*** STORED DATA Section Begins ***
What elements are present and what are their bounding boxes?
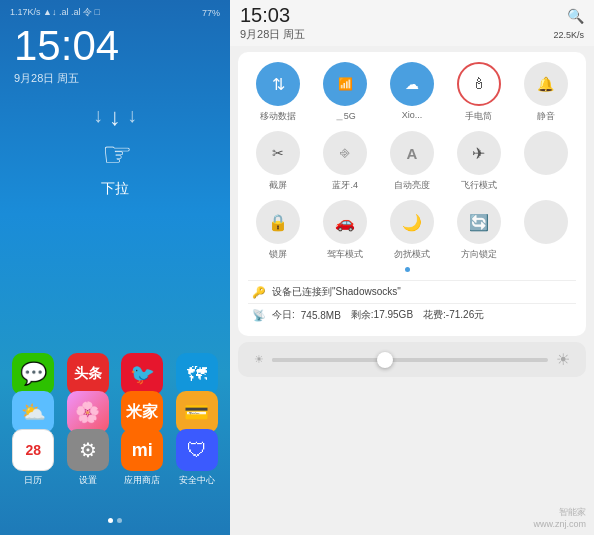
mute-icon: 🔔 bbox=[524, 62, 568, 106]
weather-icon: ⛅ bbox=[12, 391, 54, 433]
brightness-bar: ☀ ☀ bbox=[238, 342, 586, 377]
empty-icon-3 bbox=[524, 200, 568, 244]
auto-brightness-icon: A bbox=[390, 131, 434, 175]
settings-icon: ⚙ bbox=[67, 429, 109, 471]
lockscreen-label: 锁屏 bbox=[269, 248, 287, 261]
appstore-icon: mi bbox=[121, 429, 163, 471]
mobile-data-label: 移动数据 bbox=[260, 110, 296, 123]
brightness-max-icon: ☀ bbox=[556, 350, 570, 369]
toggle-row-2: ✂ 截屏 ⎆ 蓝牙.4 A 自动亮度 ✈ 飞行模式 bbox=[248, 131, 576, 192]
toggle-flashlight[interactable]: 🕯 手电筒 bbox=[448, 62, 509, 123]
rotation-label: 方向锁定 bbox=[461, 248, 497, 261]
left-signal-text: 1.17K/s ▲↓ .al .al 令 □ bbox=[10, 6, 100, 19]
data-icon: 📡 bbox=[252, 309, 266, 322]
flashlight-icon: 🕯 bbox=[457, 62, 501, 106]
security-label: 安全中心 bbox=[179, 474, 215, 487]
toggle-empty-3 bbox=[515, 200, 576, 261]
app-calendar[interactable]: 28 日历 bbox=[8, 429, 59, 487]
weibo-icon: 🐦 bbox=[121, 353, 163, 395]
mute-label: 静音 bbox=[537, 110, 555, 123]
brightness-track[interactable] bbox=[272, 358, 548, 362]
watermark: 智能家 www.znj.com bbox=[533, 506, 586, 529]
album-icon: 🌸 bbox=[67, 391, 109, 433]
appstore-label: 应用商店 bbox=[124, 474, 160, 487]
right-status-bar: 15:03 🔍 9月28日 周五 22.5K/s bbox=[230, 0, 594, 46]
left-page-dots bbox=[0, 518, 230, 523]
rotation-icon: 🔄 bbox=[457, 200, 501, 244]
vpn-info-row: 🔑 设备已连接到"Shadowsocks" bbox=[248, 280, 576, 303]
panel-dot-inactive bbox=[414, 267, 419, 272]
brightness-thumb[interactable] bbox=[377, 352, 393, 368]
dot-active bbox=[108, 518, 113, 523]
toggle-airplane[interactable]: ✈ 飞行模式 bbox=[448, 131, 509, 192]
toggle-mute[interactable]: 🔔 静音 bbox=[515, 62, 576, 123]
hotspot-icon: ☁ bbox=[390, 62, 434, 106]
5g-label: ＿5G bbox=[335, 110, 356, 123]
bluetooth-icon: ⎆ bbox=[323, 131, 367, 175]
watermark-brand: 智能家 bbox=[533, 506, 586, 519]
pull-down-label: 下拉 bbox=[101, 180, 129, 198]
toggle-row-1: ⇅ 移动数据 📶 ＿5G ☁ Xio... 🕯 手电筒 🔔 静音 bbox=[248, 62, 576, 123]
vpn-text: 设备已连接到"Shadowsocks" bbox=[272, 285, 401, 299]
right-time: 15:03 bbox=[240, 4, 290, 27]
screenshot-label: 截屏 bbox=[269, 179, 287, 192]
app-appstore[interactable]: mi 应用商店 bbox=[117, 429, 168, 487]
toggle-mobile-data[interactable]: ⇅ 移动数据 bbox=[248, 62, 309, 123]
airplane-icon: ✈ bbox=[457, 131, 501, 175]
data-used: 745.8MB bbox=[301, 310, 341, 321]
toggle-bluetooth[interactable]: ⎆ 蓝牙.4 bbox=[315, 131, 376, 192]
dnd-icon: 🌙 bbox=[390, 200, 434, 244]
toggle-driving[interactable]: 🚗 驾车模式 bbox=[315, 200, 376, 261]
app-row-3: 28 日历 ⚙ 设置 mi 应用商店 🛡 安全中心 bbox=[0, 429, 230, 487]
search-icon[interactable]: 🔍 bbox=[567, 8, 584, 24]
security-icon: 🛡 bbox=[176, 429, 218, 471]
flashlight-label: 手电筒 bbox=[465, 110, 492, 123]
left-battery: 77% bbox=[202, 8, 220, 18]
toutiao-icon: 头条 bbox=[67, 353, 109, 395]
toggle-5g[interactable]: 📶 ＿5G bbox=[315, 62, 376, 123]
auto-brightness-label: 自动亮度 bbox=[394, 179, 430, 192]
toggle-empty-2 bbox=[515, 131, 576, 192]
dot-inactive bbox=[117, 518, 122, 523]
calendar-label: 日历 bbox=[24, 474, 42, 487]
app-security[interactable]: 🛡 安全中心 bbox=[172, 429, 223, 487]
brightness-min-icon: ☀ bbox=[254, 353, 264, 366]
right-status-icons: 22.5K/s bbox=[553, 30, 584, 40]
left-panel: 1.17K/s ▲↓ .al .al 令 □ 77% 15:04 9月28日 周… bbox=[0, 0, 230, 535]
data-remaining: 剩余:17.95GB bbox=[351, 308, 413, 322]
toggle-rotation[interactable]: 🔄 方向锁定 bbox=[448, 200, 509, 261]
hotspot-label: Xio... bbox=[402, 110, 423, 120]
left-status-bar: 1.17K/s ▲↓ .al .al 令 □ 77% bbox=[0, 0, 230, 21]
swipe-down-hint: ↓ ↓ ↓ ☞ 下拉 bbox=[0, 106, 230, 198]
toggle-lockscreen[interactable]: 🔒 锁屏 bbox=[248, 200, 309, 261]
toggle-auto-brightness[interactable]: A 自动亮度 bbox=[382, 131, 443, 192]
arrow-down-icon: ↓ ↓ ↓ bbox=[93, 106, 137, 128]
airplane-label: 飞行模式 bbox=[461, 179, 497, 192]
5g-icon: 📶 bbox=[323, 62, 367, 106]
driving-icon: 🚗 bbox=[323, 200, 367, 244]
mobile-data-icon: ⇅ bbox=[256, 62, 300, 106]
dnd-label: 勿扰模式 bbox=[394, 248, 430, 261]
calendar-icon: 28 bbox=[12, 429, 54, 471]
right-panel: 15:03 🔍 9月28日 周五 22.5K/s ⇅ 移动数据 📶 ＿5G ☁ … bbox=[230, 0, 594, 535]
amap-icon: 🗺 bbox=[176, 353, 218, 395]
toggle-dnd[interactable]: 🌙 勿扰模式 bbox=[382, 200, 443, 261]
toggle-screenshot[interactable]: ✂ 截屏 bbox=[248, 131, 309, 192]
bluetooth-label: 蓝牙.4 bbox=[332, 179, 358, 192]
toggle-row-3: 🔒 锁屏 🚗 驾车模式 🌙 勿扰模式 🔄 方向锁定 bbox=[248, 200, 576, 261]
mijia-icon: 米家 bbox=[121, 391, 163, 433]
app-settings[interactable]: ⚙ 设置 bbox=[63, 429, 114, 487]
wallet-icon: 💳 bbox=[176, 391, 218, 433]
wechat-icon: 💬 bbox=[12, 353, 54, 395]
toggle-hotspot[interactable]: ☁ Xio... bbox=[382, 62, 443, 123]
left-time: 15:04 bbox=[0, 21, 230, 71]
data-usage-row: 📡 今日: 745.8MB 剩余:17.95GB 花费:-71.26元 bbox=[248, 303, 576, 326]
fee-text: 花费:-71.26元 bbox=[423, 308, 484, 322]
left-date: 9月28日 周五 bbox=[0, 71, 230, 96]
settings-label: 设置 bbox=[79, 474, 97, 487]
lockscreen-icon: 🔒 bbox=[256, 200, 300, 244]
panel-page-dots bbox=[248, 267, 576, 272]
brightness-fill bbox=[272, 358, 382, 362]
notification-panel: ⇅ 移动数据 📶 ＿5G ☁ Xio... 🕯 手电筒 🔔 静音 bbox=[238, 52, 586, 336]
driving-label: 驾车模式 bbox=[327, 248, 363, 261]
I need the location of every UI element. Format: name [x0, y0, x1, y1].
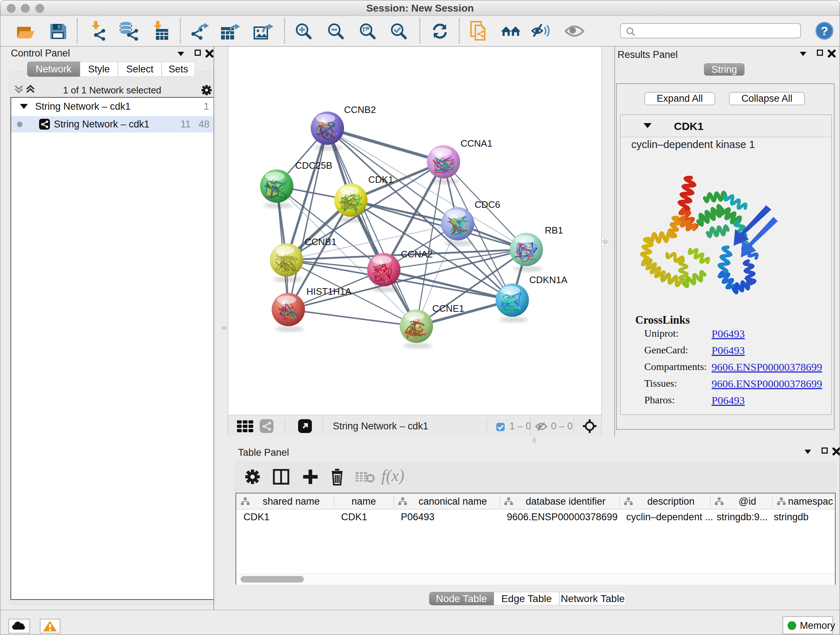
svg-text:CDC6: CDC6	[475, 199, 500, 210]
svg-text:CDKN1A: CDKN1A	[529, 274, 568, 285]
svg-text:CDC25B: CDC25B	[295, 160, 332, 171]
svg-text:CCNA1: CCNA1	[461, 138, 493, 149]
svg-text:CCNB2: CCNB2	[344, 104, 376, 115]
svg-text:CCNE1: CCNE1	[432, 303, 464, 314]
svg-text:CCNB1: CCNB1	[305, 236, 336, 247]
svg-text:CCNA2: CCNA2	[401, 249, 433, 260]
svg-text:RB1: RB1	[545, 225, 563, 236]
svg-text:HIST1H1A: HIST1H1A	[306, 286, 352, 297]
svg-text:CDK1: CDK1	[368, 174, 393, 185]
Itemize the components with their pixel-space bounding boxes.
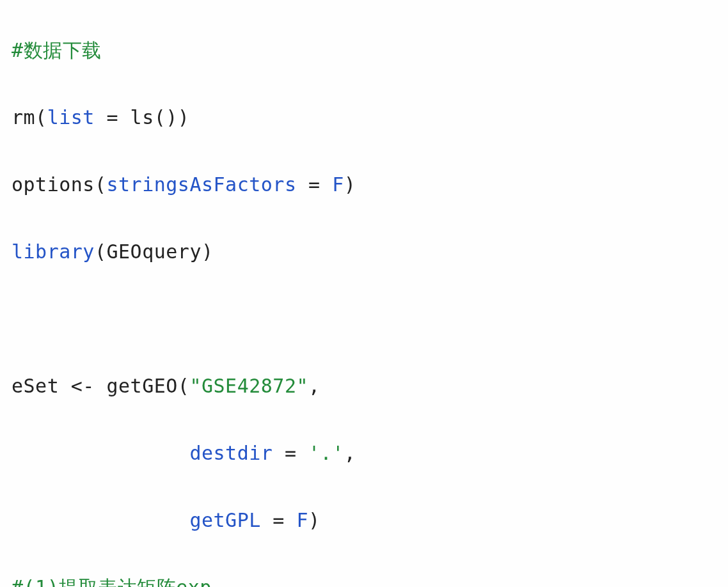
code-line: #数据下载 <box>12 34 716 68</box>
token: getGPL <box>189 509 260 531</box>
token: eSet <- getGEO( <box>12 375 189 397</box>
code-line: #(1)提取表达矩阵exp <box>12 571 716 588</box>
token: = ls()) <box>95 106 190 129</box>
token: list <box>47 106 95 129</box>
string-token: '.' <box>308 442 344 464</box>
code-block: #数据下载 rm(list = ls()) options(stringsAsF… <box>0 0 728 587</box>
string-token: "GSE42872" <box>189 375 308 397</box>
code-line: destdir = '.', <box>12 437 716 471</box>
code-line: eSet <- getGEO("GSE42872", <box>12 370 716 403</box>
token: F <box>332 173 344 196</box>
token: rm( <box>12 106 47 129</box>
indent <box>12 442 189 464</box>
indent <box>12 509 189 531</box>
token: ) <box>308 509 320 531</box>
token: options( <box>12 173 107 196</box>
code-line: getGPL = F) <box>12 504 716 538</box>
comment: #数据下载 <box>12 39 102 61</box>
token: = <box>273 442 308 464</box>
blank-line <box>12 302 716 336</box>
code-line: options(stringsAsFactors = F) <box>12 168 716 202</box>
code-line: library(GEOquery) <box>12 235 716 269</box>
token: stringsAsFactors <box>107 173 297 196</box>
comment: #(1)提取表达矩阵exp <box>12 576 212 588</box>
token: , <box>344 442 356 464</box>
token: (GEOquery) <box>95 240 214 263</box>
token: = <box>261 509 297 531</box>
token: ) <box>344 173 356 196</box>
token: library <box>12 240 95 263</box>
code-line: rm(list = ls()) <box>12 101 716 135</box>
token: destdir <box>189 442 273 464</box>
token: F <box>297 509 309 531</box>
token: , <box>308 375 320 397</box>
token: = <box>296 173 332 196</box>
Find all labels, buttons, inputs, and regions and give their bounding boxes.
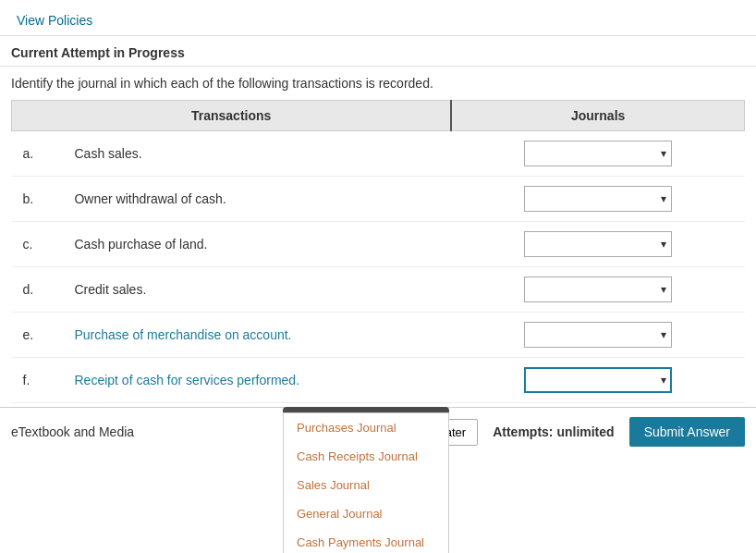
dropdown-options-list: Purchases JournalCash Receipts JournalSa… bbox=[283, 412, 449, 553]
journal-cell-c: Purchases JournalCash Receipts JournalSa… bbox=[451, 222, 744, 267]
journal-cell-a: Purchases JournalCash Receipts JournalSa… bbox=[451, 131, 744, 177]
journal-dropdown-popup: Purchases JournalCash Receipts JournalSa… bbox=[283, 407, 449, 553]
question-table: Transactions Journals a.Cash sales.Purch… bbox=[11, 100, 745, 403]
table-row: d.Credit sales.Purchases JournalCash Rec… bbox=[12, 267, 745, 313]
journal-cell-b: Purchases JournalCash Receipts JournalSa… bbox=[451, 177, 744, 222]
row-text-e: Purchase of merchandise on account. bbox=[63, 313, 451, 358]
table-row: c.Cash purchase of land.Purchases Journa… bbox=[12, 222, 745, 267]
view-policies-link[interactable]: View Policies bbox=[6, 6, 104, 35]
journal-select-c[interactable]: Purchases JournalCash Receipts JournalSa… bbox=[524, 231, 672, 257]
dropdown-option[interactable]: Sales Journal bbox=[284, 471, 448, 499]
journal-select-b[interactable]: Purchases JournalCash Receipts JournalSa… bbox=[524, 186, 672, 212]
attempts-label: Attempts: unlimited bbox=[493, 424, 614, 439]
table-row: a.Cash sales.Purchases JournalCash Recei… bbox=[12, 131, 745, 177]
journal-cell-d: Purchases JournalCash Receipts JournalSa… bbox=[451, 267, 744, 313]
row-label-a: a. bbox=[12, 131, 64, 177]
submit-answer-button[interactable]: Submit Answer bbox=[629, 417, 745, 447]
etextbook-link[interactable]: eTextbook and Media bbox=[11, 424, 134, 439]
journal-cell-f: Purchases JournalCash Receipts JournalSa… bbox=[451, 358, 744, 403]
row-label-f: f. bbox=[12, 358, 64, 403]
table-row: f.Receipt of cash for services performed… bbox=[12, 358, 745, 403]
current-attempt-label: Current Attempt in Progress bbox=[0, 36, 756, 66]
journal-cell-e: Purchases JournalCash Receipts JournalSa… bbox=[451, 313, 744, 358]
attempt-divider bbox=[0, 66, 756, 67]
dropdown-option[interactable]: Cash Receipts Journal bbox=[284, 442, 448, 471]
dropdown-option[interactable]: General Journal bbox=[284, 499, 448, 528]
journal-select-d[interactable]: Purchases JournalCash Receipts JournalSa… bbox=[524, 276, 672, 302]
table-row: e.Purchase of merchandise on account.Pur… bbox=[12, 313, 745, 358]
row-label-b: b. bbox=[12, 177, 64, 222]
row-text-c: Cash purchase of land. bbox=[63, 222, 451, 267]
instructions-text: Identify the journal in which each of th… bbox=[0, 76, 756, 100]
col-header-journals: Journals bbox=[451, 101, 744, 131]
dropdown-option[interactable]: Cash Payments Journal bbox=[284, 528, 448, 553]
row-label-c: c. bbox=[12, 222, 64, 267]
dropdown-option[interactable]: Purchases Journal bbox=[284, 413, 448, 442]
table-row: b.Owner withdrawal of cash.Purchases Jou… bbox=[12, 177, 745, 222]
row-label-d: d. bbox=[12, 267, 64, 313]
journal-select-a[interactable]: Purchases JournalCash Receipts JournalSa… bbox=[524, 141, 672, 166]
row-text-f: Receipt of cash for services performed. bbox=[63, 358, 451, 403]
col-header-transactions: Transactions bbox=[12, 101, 452, 131]
row-label-e: e. bbox=[12, 313, 64, 358]
journal-select-e[interactable]: Purchases JournalCash Receipts JournalSa… bbox=[524, 322, 672, 348]
footer-left: eTextbook and Media bbox=[11, 424, 134, 439]
journal-select-f[interactable]: Purchases JournalCash Receipts JournalSa… bbox=[524, 367, 672, 393]
row-text-b: Owner withdrawal of cash. bbox=[63, 177, 451, 222]
row-text-a: Cash sales. bbox=[63, 131, 451, 177]
row-text-d: Credit sales. bbox=[63, 267, 451, 313]
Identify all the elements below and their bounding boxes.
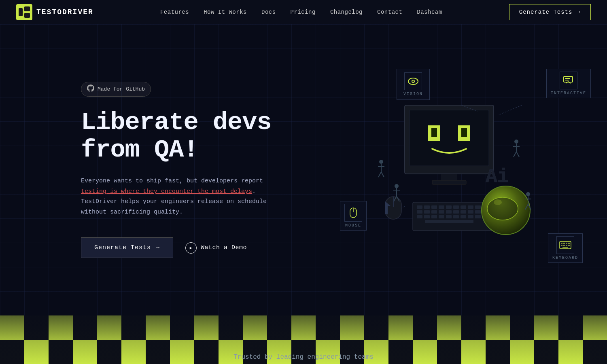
svg-rect-26 <box>468 205 473 209</box>
svg-rect-24 <box>453 205 459 209</box>
svg-rect-33 <box>453 210 459 214</box>
nav-cta-label: Generate Tests <box>519 9 573 15</box>
mouse-label: MOUSE <box>345 223 361 228</box>
svg-rect-27 <box>475 205 481 209</box>
hero-generate-button[interactable]: Generate Tests → <box>81 237 173 258</box>
svg-rect-87 <box>563 245 565 246</box>
svg-rect-34 <box>461 210 466 214</box>
nav-cta-arrow-icon: → <box>576 8 581 16</box>
svg-rect-86 <box>561 245 562 246</box>
nav-cta-button[interactable]: Generate Tests → <box>509 4 591 20</box>
svg-rect-82 <box>561 243 562 244</box>
svg-rect-31 <box>439 210 444 214</box>
svg-rect-46 <box>425 220 473 223</box>
trusted-label: Trusted by leading engineering teams <box>233 353 374 361</box>
svg-rect-28 <box>417 210 422 214</box>
hero-section: Made for GitHub Liberate devs from QA! E… <box>0 24 607 315</box>
svg-rect-32 <box>446 210 452 214</box>
hero-demo-button[interactable]: ▶ Watch a Demo <box>185 242 247 254</box>
logo-text: TESTODRIVER <box>36 8 93 16</box>
svg-rect-35 <box>468 210 473 214</box>
github-badge-text: Made for GitHub <box>98 86 145 92</box>
svg-rect-40 <box>439 215 444 218</box>
svg-rect-2 <box>24 6 30 11</box>
navbar: TESTODRIVER Features How It Works Docs P… <box>0 0 607 24</box>
svg-rect-88 <box>566 245 567 246</box>
checker-pattern: Trusted by leading engineering teams <box>0 315 607 364</box>
hero-description-highlight: testing is where they encounter the most… <box>81 188 252 195</box>
nav-links: Features How It Works Docs Pricing Chang… <box>160 9 442 15</box>
svg-rect-21 <box>431 205 437 209</box>
svg-line-62 <box>514 152 516 157</box>
svg-rect-42 <box>453 215 459 218</box>
nav-contact[interactable]: Contact <box>377 9 402 15</box>
svg-rect-85 <box>568 243 570 244</box>
svg-rect-16 <box>441 174 457 181</box>
svg-rect-29 <box>424 210 430 214</box>
svg-rect-41 <box>446 215 452 218</box>
hero-illustration: VISION INTERACTIVE <box>340 69 591 271</box>
svg-line-63 <box>516 152 519 157</box>
svg-point-53 <box>494 199 502 205</box>
keyboard-icon <box>556 236 574 254</box>
nav-how-it-works[interactable]: How It Works <box>204 9 247 15</box>
svg-rect-14 <box>431 128 437 137</box>
svg-line-56 <box>498 105 522 115</box>
svg-rect-38 <box>424 215 430 218</box>
hero-title-line1: Liberate devs <box>81 108 272 137</box>
hero-buttons: Generate Tests → ▶ Watch a Demo <box>81 237 283 258</box>
svg-point-69 <box>395 184 399 188</box>
computer-illustration: Ai <box>372 89 534 243</box>
eye-icon <box>404 72 422 90</box>
hero-generate-label: Generate Tests <box>94 244 151 251</box>
svg-point-6 <box>412 80 414 82</box>
svg-rect-30 <box>431 210 437 214</box>
hero-demo-label: Watch a Demo <box>201 244 247 251</box>
mouse-label-box: MOUSE <box>340 201 367 231</box>
svg-rect-17 <box>432 180 466 184</box>
svg-line-67 <box>378 172 381 177</box>
nav-features[interactable]: Features <box>160 9 189 15</box>
svg-point-64 <box>379 160 383 164</box>
svg-rect-90 <box>562 247 568 248</box>
nav-pricing[interactable]: Pricing <box>291 9 316 15</box>
hero-description-before: Everyone wants to ship fast, but develop… <box>81 178 263 184</box>
hero-generate-arrow-icon: → <box>156 244 160 251</box>
svg-rect-84 <box>566 243 567 244</box>
github-badge: Made for GitHub <box>81 82 151 97</box>
svg-rect-44 <box>468 215 473 218</box>
hero-title-line2: from QA! <box>81 135 198 164</box>
svg-rect-89 <box>568 245 570 246</box>
svg-rect-43 <box>461 215 466 218</box>
nav-docs[interactable]: Docs <box>261 9 276 15</box>
keyboard-label: KEYBOARD <box>552 256 578 260</box>
svg-point-59 <box>514 140 518 144</box>
logo-icon <box>16 4 32 20</box>
svg-rect-11 <box>410 110 489 166</box>
svg-rect-83 <box>563 243 565 244</box>
hero-title: Liberate devs from QA! <box>81 109 283 164</box>
svg-rect-25 <box>461 205 466 209</box>
svg-rect-45 <box>475 215 481 218</box>
svg-rect-22 <box>439 205 444 209</box>
svg-rect-39 <box>431 215 437 218</box>
svg-rect-3 <box>24 13 30 18</box>
nav-dashcam[interactable]: Dashcam <box>417 9 442 15</box>
svg-rect-37 <box>417 215 422 218</box>
nav-changelog[interactable]: Changelog <box>330 9 363 15</box>
svg-rect-19 <box>417 205 422 209</box>
logo[interactable]: TESTODRIVER <box>16 4 93 20</box>
svg-rect-15 <box>461 128 467 137</box>
svg-rect-9 <box>565 80 569 80</box>
interactive-box: INTERACTIVE <box>546 69 591 98</box>
hero-description: Everyone wants to ship fast, but develop… <box>81 176 275 217</box>
page-bottom: Trusted by leading engineering teams <box>0 315 607 364</box>
svg-point-74 <box>526 192 530 196</box>
svg-rect-8 <box>565 78 570 79</box>
svg-point-52 <box>487 197 518 220</box>
svg-line-57 <box>401 206 405 208</box>
chat-icon <box>560 72 577 89</box>
mouse-icon <box>344 204 362 222</box>
svg-rect-36 <box>475 210 481 214</box>
trusted-section-text: Trusted by leading engineering teams <box>0 353 607 364</box>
*** STORED DATA Section Ends ***
- WORK INSTRUCTIONS -
Could you copy every line in the records that holds "calendar"?

- SOLVED EXERCISE -
app-calendar[interactable]: 28 日历 bbox=[8, 429, 59, 487]
calendar-label: 日历 bbox=[24, 474, 42, 487]
calendar-icon: 28 bbox=[12, 429, 54, 471]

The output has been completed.